4. CASE in ORDER BY:

-- Custom sorting logic
SELECT
product_name,
category,
price,
stock_status
FROM products
ORDER BY
-- Priority sorting: Out of stock first, then low stock, then normal
CASE stock_status
WHEN 'Out of Stock' THEN 1
WHEN 'Low Stock' THEN 2
WHEN 'Normal' THEN 3
ELSE 4
END,
-- Then by category priority
CASE category
WHEN 'Electronics' THEN 1
WHEN 'Clothing' THEN 2
WHEN 'Books' THEN 3
ELSE 4
END,
price DESC; -- Finally by price (highest first)

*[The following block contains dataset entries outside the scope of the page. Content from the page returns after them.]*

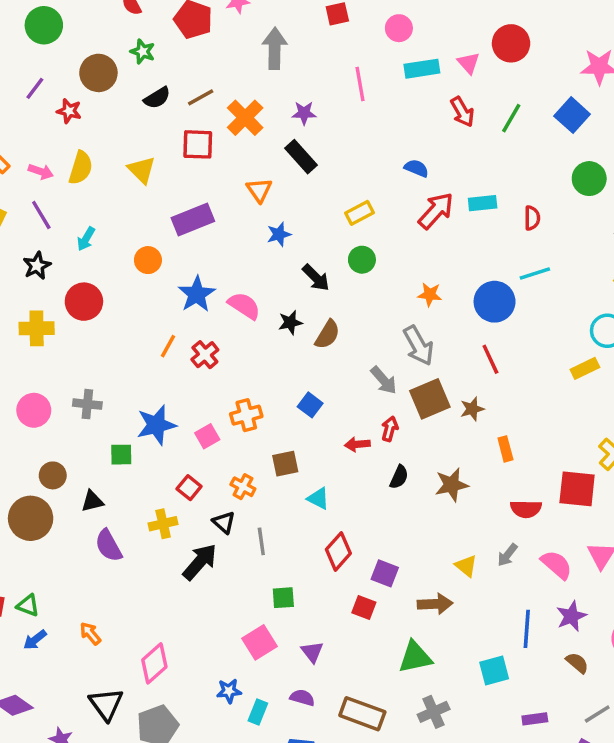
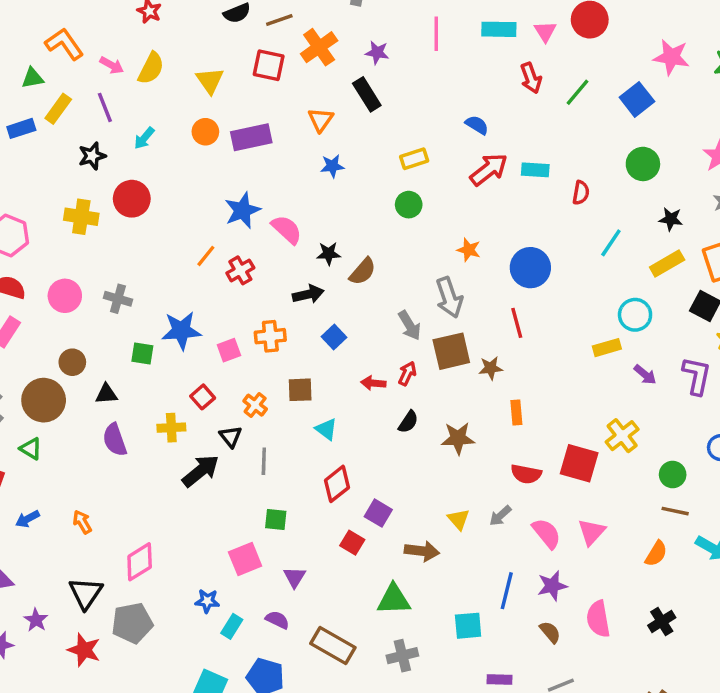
orange circle: (148, 260) -> (205, 132), moved
cyan line: (535, 274) -> (611, 243), moved, turned -48
black arrow: (316, 278) -> (308, 294), moved, turned -68
green triangle: (28, 605) -> (31, 449), moved

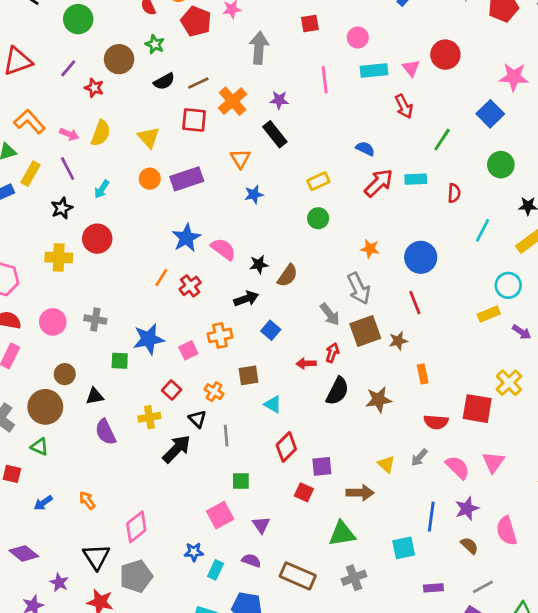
green line: (577, 92) -> (442, 140), moved
black semicircle: (408, 422) -> (337, 391), size x1.5
purple square: (378, 513) -> (322, 466), turned -30

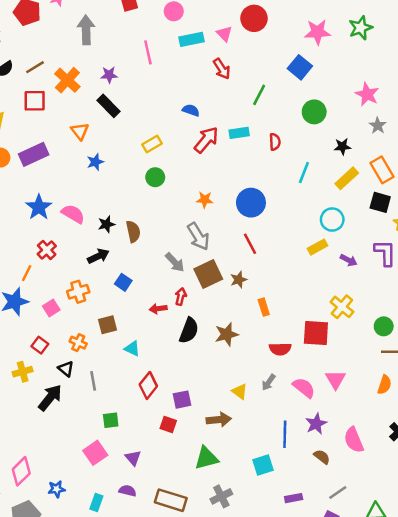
brown semicircle: (288, 276) -> (133, 232), turned -40
orange line: (161, 277) -> (27, 273), moved
blue star: (194, 552) -> (56, 489), moved

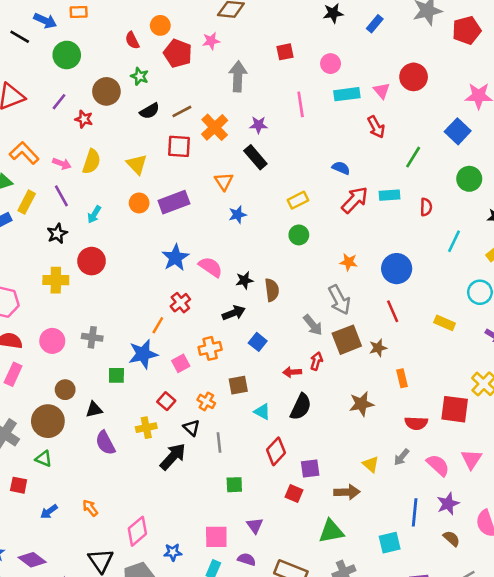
yellow rectangle: (317, 247) -> (445, 323), moved, turned 48
black semicircle: (189, 331) -> (301, 407), moved
pink square: (95, 453) -> (216, 537), moved, turned 30

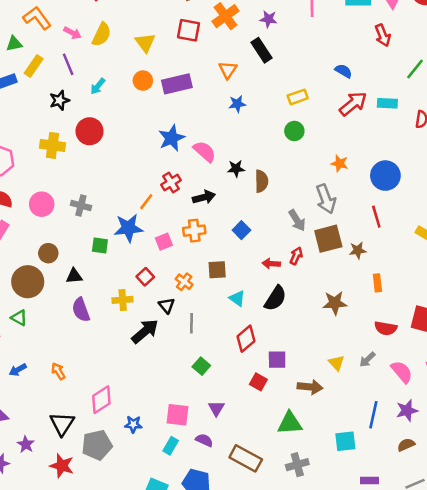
black arrow: (234, 313) -> (204, 197), moved
green square: (234, 485) -> (201, 366), turned 36
brown semicircle: (451, 538) -> (406, 445), turned -72

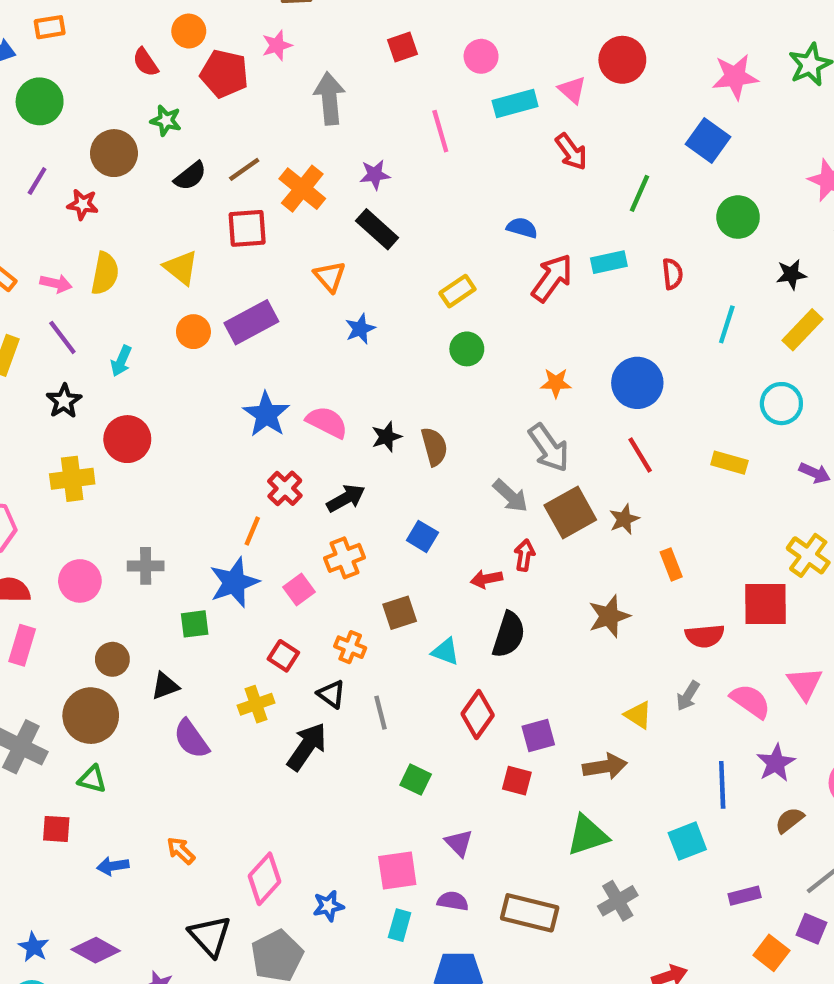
blue arrow: (18, 370) -> (113, 866), turned 36

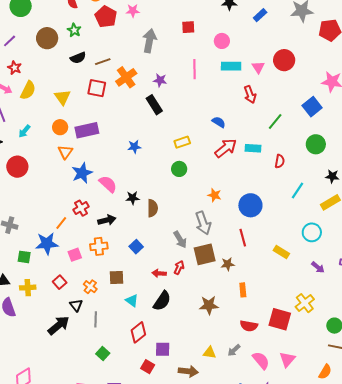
red star: (83, 204) -> (15, 68), moved
orange triangle: (330, 277) -> (65, 152), moved
yellow cross: (256, 704) -> (28, 288), moved
yellow triangle: (638, 715) -> (210, 353), turned -40

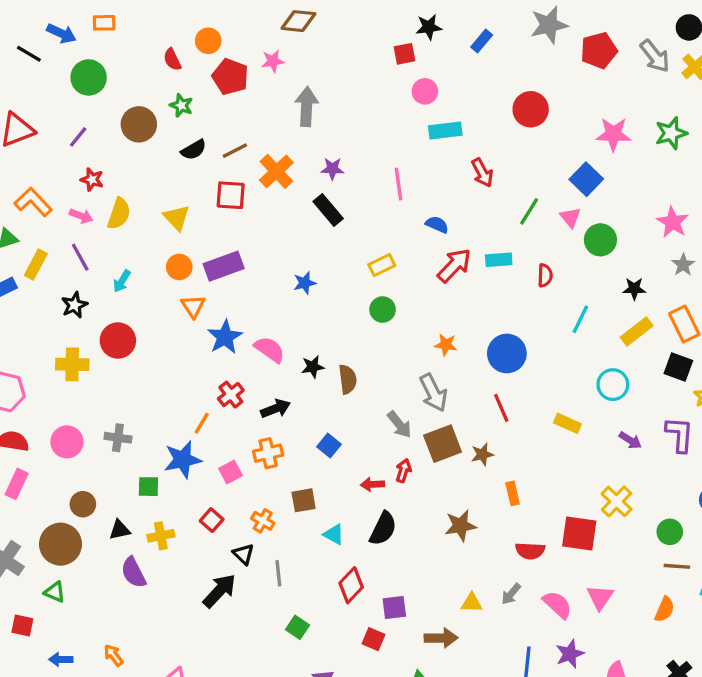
red square: (188, 27) -> (404, 54), moved
pink triangle: (258, 67) -> (570, 217), moved
pink line: (195, 69) -> (398, 184), moved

CASE Statement Performance Tips:

1. Use Simple CASE When Possible:

-- Efficient: Simple CASE
SELECT
status,
CASE status
WHEN 'A' THEN 'Active'
WHEN 'I' THEN 'Inactive'
WHEN 'P' THEN 'Pending'
ELSE 'Unknown'
END as status_description
FROM records;

-- Less efficient: Searched CASE for simple comparisons
SELECT
status,
CASE
WHEN status = 'A' THEN 'Active'
WHEN status = 'I' THEN 'Inactive'
WHEN status = 'P' THEN 'Pending'
ELSE 'Unknown'
END as status_description
FROM records;

2. Order Conditions by Frequency:

-- Order WHEN clauses by most common to least common
SELECT
customer_type,
CASE
WHEN customer_type = 'Regular' THEN 'Standard Service' -- Most common first
WHEN customer_type = 'Premium' THEN 'Priority Service'
WHEN customer_type = 'VIP' THEN 'Exclusive Service' -- Least common last
ELSE 'Basic Service'
END as service_level
FROM customers;

3. Avoid Repeated CASE Logic:

-- Instead of repeating CASE logic, use CTEs or temp tables
WITH customer_tiers AS (
SELECT
customer_id,
total_spent,
CASE
WHEN total_spent > 100000 THEN 'Platinum'
WHEN total_spent > 50000 THEN 'Gold'
WHEN total_spent > 20000 THEN 'Silver'
ELSE 'Bronze'
END as tier
FROM customer_totals
)
SELECT
tier,
COUNT(*) as customer_count,
AVG(total_spent) as avg_spent_per_tier
FROM customer_tiers
GROUP BY tier;

This comprehensive documentation covers all the fundamental SQL concepts with Bengali-English explanations, practical examples, and real-world applications. Each section provides both theoretical understanding and hands-on examples that developers can use in their daily work.